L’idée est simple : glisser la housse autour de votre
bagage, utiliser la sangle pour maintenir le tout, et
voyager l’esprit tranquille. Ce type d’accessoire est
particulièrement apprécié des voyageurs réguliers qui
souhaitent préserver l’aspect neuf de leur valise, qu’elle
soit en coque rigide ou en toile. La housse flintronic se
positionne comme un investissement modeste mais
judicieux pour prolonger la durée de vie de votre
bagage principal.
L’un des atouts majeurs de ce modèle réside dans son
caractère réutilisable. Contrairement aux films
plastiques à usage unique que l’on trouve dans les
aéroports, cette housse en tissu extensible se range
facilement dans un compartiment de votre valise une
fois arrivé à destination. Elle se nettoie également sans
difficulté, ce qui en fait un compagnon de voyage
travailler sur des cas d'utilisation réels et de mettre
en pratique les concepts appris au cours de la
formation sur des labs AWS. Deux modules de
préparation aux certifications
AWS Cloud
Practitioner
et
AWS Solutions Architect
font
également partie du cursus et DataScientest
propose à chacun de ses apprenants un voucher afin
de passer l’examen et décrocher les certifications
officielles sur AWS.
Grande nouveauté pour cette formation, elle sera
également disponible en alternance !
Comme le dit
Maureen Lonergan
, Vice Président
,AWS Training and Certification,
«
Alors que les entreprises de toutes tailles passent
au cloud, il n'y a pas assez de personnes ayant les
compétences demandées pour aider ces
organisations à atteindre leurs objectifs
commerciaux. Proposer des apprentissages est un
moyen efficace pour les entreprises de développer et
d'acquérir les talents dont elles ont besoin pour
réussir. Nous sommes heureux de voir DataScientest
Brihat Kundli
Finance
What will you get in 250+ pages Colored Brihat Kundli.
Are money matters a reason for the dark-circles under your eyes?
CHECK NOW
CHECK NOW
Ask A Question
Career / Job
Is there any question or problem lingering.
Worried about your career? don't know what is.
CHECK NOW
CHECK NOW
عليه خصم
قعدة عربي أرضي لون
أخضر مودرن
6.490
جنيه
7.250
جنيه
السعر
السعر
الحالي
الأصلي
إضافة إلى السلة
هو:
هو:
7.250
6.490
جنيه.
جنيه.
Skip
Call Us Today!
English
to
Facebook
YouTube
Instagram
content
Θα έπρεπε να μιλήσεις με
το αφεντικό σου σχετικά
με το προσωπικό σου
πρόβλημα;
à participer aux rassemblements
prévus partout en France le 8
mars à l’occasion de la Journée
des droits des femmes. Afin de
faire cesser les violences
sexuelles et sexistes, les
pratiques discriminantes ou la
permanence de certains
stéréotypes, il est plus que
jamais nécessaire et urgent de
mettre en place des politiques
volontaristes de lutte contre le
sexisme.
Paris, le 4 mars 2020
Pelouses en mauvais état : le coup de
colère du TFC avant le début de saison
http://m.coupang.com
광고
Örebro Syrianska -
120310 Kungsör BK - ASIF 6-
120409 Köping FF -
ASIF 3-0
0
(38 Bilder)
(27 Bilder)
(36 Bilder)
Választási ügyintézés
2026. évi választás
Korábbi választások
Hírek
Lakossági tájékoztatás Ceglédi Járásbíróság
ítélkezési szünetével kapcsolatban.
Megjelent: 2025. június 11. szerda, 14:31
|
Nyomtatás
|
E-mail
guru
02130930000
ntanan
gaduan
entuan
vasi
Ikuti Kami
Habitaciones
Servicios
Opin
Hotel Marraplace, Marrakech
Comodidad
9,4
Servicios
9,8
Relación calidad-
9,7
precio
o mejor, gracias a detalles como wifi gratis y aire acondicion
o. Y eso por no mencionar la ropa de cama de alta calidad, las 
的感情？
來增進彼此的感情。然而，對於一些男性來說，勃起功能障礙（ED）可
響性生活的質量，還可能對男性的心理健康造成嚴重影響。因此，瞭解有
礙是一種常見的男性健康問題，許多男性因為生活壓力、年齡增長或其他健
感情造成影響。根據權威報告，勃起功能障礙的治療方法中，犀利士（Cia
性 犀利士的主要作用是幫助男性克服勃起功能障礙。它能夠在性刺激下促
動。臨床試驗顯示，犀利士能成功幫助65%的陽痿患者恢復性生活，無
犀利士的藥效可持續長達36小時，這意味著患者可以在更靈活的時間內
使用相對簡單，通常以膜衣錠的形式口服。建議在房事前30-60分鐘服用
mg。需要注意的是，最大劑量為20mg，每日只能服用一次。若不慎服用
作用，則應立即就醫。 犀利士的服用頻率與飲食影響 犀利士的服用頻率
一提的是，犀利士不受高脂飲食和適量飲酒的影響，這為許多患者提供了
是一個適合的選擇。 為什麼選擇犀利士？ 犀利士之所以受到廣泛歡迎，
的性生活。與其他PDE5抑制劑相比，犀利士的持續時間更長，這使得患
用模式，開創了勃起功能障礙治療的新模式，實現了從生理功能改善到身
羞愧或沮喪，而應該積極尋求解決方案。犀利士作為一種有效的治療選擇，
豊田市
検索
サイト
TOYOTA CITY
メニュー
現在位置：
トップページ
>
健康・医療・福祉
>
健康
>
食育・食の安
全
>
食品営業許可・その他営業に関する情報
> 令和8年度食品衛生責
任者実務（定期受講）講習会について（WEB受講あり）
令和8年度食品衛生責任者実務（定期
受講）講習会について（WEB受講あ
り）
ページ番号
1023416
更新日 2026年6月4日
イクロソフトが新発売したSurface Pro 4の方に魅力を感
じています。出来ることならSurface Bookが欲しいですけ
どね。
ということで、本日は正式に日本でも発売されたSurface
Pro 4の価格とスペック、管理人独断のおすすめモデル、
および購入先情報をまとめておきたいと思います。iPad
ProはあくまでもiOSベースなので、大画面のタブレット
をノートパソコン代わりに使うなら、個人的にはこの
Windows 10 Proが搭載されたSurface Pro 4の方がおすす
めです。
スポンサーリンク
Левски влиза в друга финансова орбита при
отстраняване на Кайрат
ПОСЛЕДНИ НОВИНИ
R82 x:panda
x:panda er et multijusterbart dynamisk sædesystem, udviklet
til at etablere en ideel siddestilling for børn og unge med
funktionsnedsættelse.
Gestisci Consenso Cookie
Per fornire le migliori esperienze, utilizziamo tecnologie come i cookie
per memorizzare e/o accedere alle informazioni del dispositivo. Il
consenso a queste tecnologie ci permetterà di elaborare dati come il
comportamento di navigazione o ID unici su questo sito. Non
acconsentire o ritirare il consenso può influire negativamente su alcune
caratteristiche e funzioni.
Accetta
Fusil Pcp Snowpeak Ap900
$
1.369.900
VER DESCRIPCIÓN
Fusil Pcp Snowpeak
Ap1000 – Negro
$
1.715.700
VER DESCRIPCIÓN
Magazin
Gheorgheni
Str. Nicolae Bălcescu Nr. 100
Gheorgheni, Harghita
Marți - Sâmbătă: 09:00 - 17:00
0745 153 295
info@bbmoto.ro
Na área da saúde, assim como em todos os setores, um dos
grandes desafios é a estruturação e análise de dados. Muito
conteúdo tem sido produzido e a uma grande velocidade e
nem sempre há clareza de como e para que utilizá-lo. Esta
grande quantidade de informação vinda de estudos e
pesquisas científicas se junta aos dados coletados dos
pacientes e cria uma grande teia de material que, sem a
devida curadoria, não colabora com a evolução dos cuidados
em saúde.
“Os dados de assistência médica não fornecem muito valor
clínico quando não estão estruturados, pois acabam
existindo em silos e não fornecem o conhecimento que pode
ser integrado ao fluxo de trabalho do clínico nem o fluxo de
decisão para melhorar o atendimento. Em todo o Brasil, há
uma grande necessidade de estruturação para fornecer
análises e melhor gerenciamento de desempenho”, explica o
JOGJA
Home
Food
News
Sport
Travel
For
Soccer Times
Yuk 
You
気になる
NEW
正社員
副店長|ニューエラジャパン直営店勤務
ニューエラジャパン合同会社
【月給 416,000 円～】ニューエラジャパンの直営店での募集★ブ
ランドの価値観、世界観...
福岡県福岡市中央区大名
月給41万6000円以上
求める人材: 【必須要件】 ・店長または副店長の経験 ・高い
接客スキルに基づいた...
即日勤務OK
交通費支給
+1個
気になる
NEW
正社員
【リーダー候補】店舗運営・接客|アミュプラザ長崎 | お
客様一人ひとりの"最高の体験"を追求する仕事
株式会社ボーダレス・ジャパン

◇ ◇ ◇ ◇

Brief: An answer is complete only when it holds every line above containing the string "fornecem".

Task result:
“Os dados de assistência médica não fornecem muito valor
existindo em silos e não fornecem o conhecimento que pode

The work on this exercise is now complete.